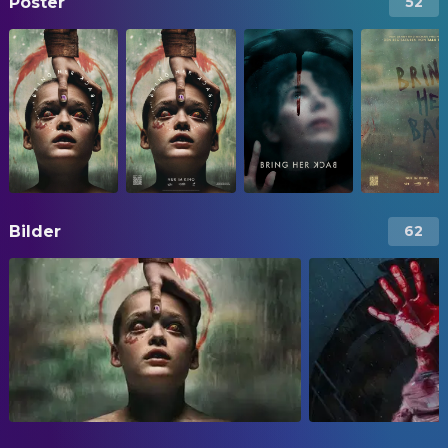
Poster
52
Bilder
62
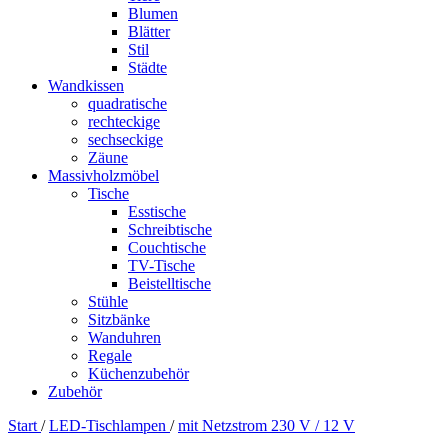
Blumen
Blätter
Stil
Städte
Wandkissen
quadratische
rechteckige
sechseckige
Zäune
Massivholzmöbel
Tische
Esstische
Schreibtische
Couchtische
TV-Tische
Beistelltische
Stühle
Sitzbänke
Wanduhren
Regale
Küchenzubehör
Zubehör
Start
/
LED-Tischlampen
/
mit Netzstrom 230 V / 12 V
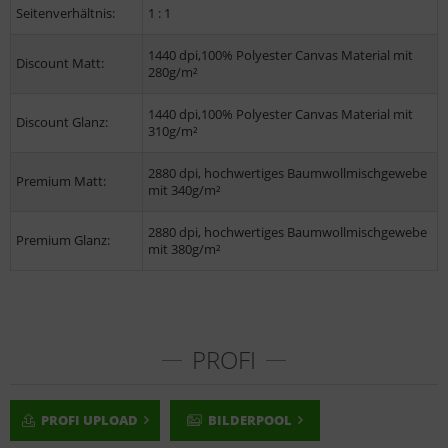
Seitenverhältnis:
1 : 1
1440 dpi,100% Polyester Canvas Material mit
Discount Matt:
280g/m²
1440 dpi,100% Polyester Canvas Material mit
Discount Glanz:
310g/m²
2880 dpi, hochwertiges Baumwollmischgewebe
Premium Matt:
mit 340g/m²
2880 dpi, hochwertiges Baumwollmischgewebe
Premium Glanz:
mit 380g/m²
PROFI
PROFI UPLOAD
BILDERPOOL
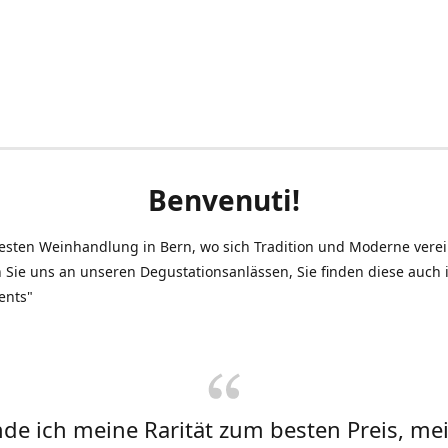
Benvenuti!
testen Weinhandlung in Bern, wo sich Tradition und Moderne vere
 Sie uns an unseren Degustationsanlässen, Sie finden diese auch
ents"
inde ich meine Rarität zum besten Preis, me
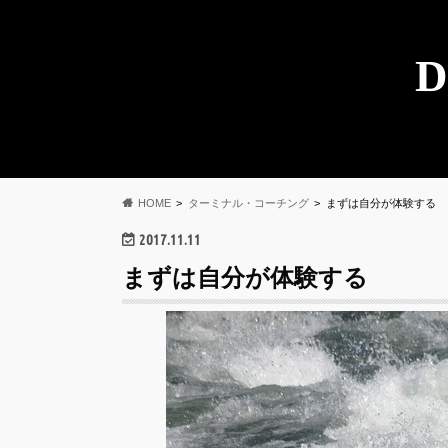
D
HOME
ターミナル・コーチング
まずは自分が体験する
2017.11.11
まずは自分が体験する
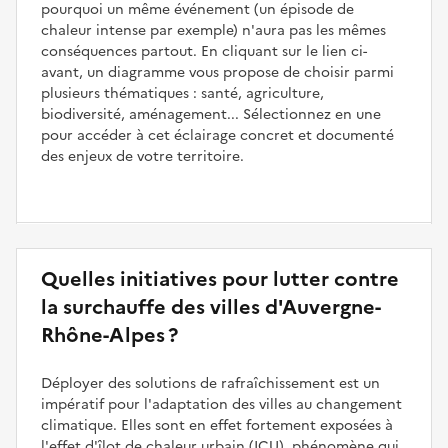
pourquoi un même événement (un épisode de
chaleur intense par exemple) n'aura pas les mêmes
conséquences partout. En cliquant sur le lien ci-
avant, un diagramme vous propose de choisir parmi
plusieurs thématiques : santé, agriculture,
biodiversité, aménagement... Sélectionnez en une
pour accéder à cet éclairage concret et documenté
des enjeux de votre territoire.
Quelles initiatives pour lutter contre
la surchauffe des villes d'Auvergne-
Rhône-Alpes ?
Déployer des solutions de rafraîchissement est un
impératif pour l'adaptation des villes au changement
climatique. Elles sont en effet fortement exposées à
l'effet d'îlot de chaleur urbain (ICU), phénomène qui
──────────
Go through the listing above and return each line where the word "villes" occurs.

la surchauffe des villes d'Auvergne-
impératif pour l'adaptation des villes au changement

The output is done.